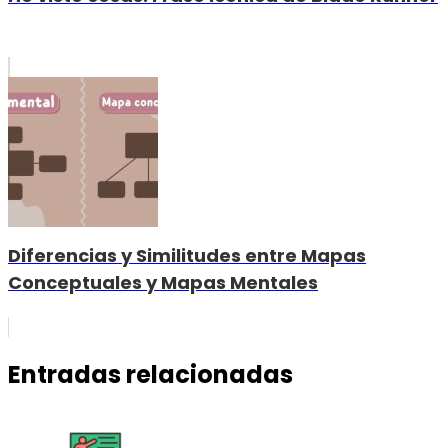
Diferencias y Similitudes entre Mapas
Conceptuales y Mapas Mentales
Entradas relacionadas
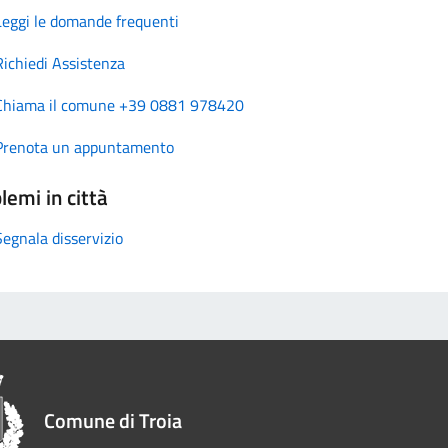
Leggi le domande frequenti
Richiedi Assistenza
Chiama il comune +39 0881 978420
Prenota un appuntamento
lemi in città
Segnala disservizio
Comune di Troia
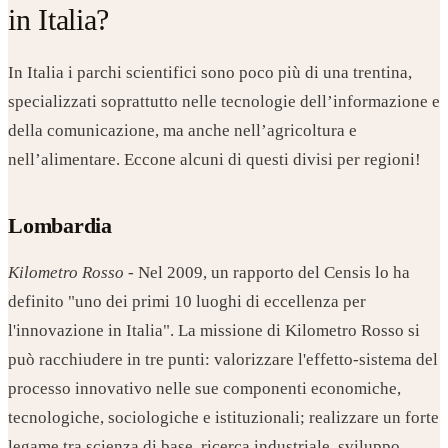
in Italia?
In Italia i parchi scientifici sono poco più di una trentina,
specializzati soprattutto nelle tecnologie dell’informazione e
della comunicazione, ma anche nell’agricoltura e
nell’alimentare. Eccone alcuni di questi divisi per regioni!
Lombardia
Kilometro Rosso
- Nel 2009, un rapporto del Censis lo ha
definito "uno dei primi 10 luoghi di eccellenza per
l'innovazione in Italia". La missione di Kilometro Rosso si
può racchiudere in tre punti: valorizzare l'effetto-sistema del
processo innovativo nelle sue componenti economiche,
tecnologiche, sociologiche e istituzionali; realizzare un forte
legame tra scienza di base, ricerca industriale, sviluppo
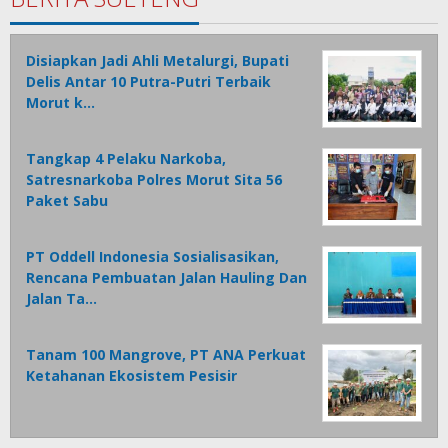
Disiapkan Jadi Ahli Metalurgi, Bupati
Delis Antar 10 Putra-Putri Terbaik
Morut k…
Tangkap 4 Pelaku Narkoba,
Satresnarkoba Polres Morut Sita 56
Paket Sabu
PT Oddell Indonesia Sosialisasikan,
Rencana Pembuatan Jalan Hauling Dan
Jalan Ta…
Tanam 100 Mangrove, PT ANA Perkuat
Ketahanan Ekosistem Pesisir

**What you will do:**
Please find every line in the records above that holds the word "Kilometro" and copy it.

**Task answer:**
Kilometro Rosso
l'innovazione in Italia". La missione di Kilometro Rosso si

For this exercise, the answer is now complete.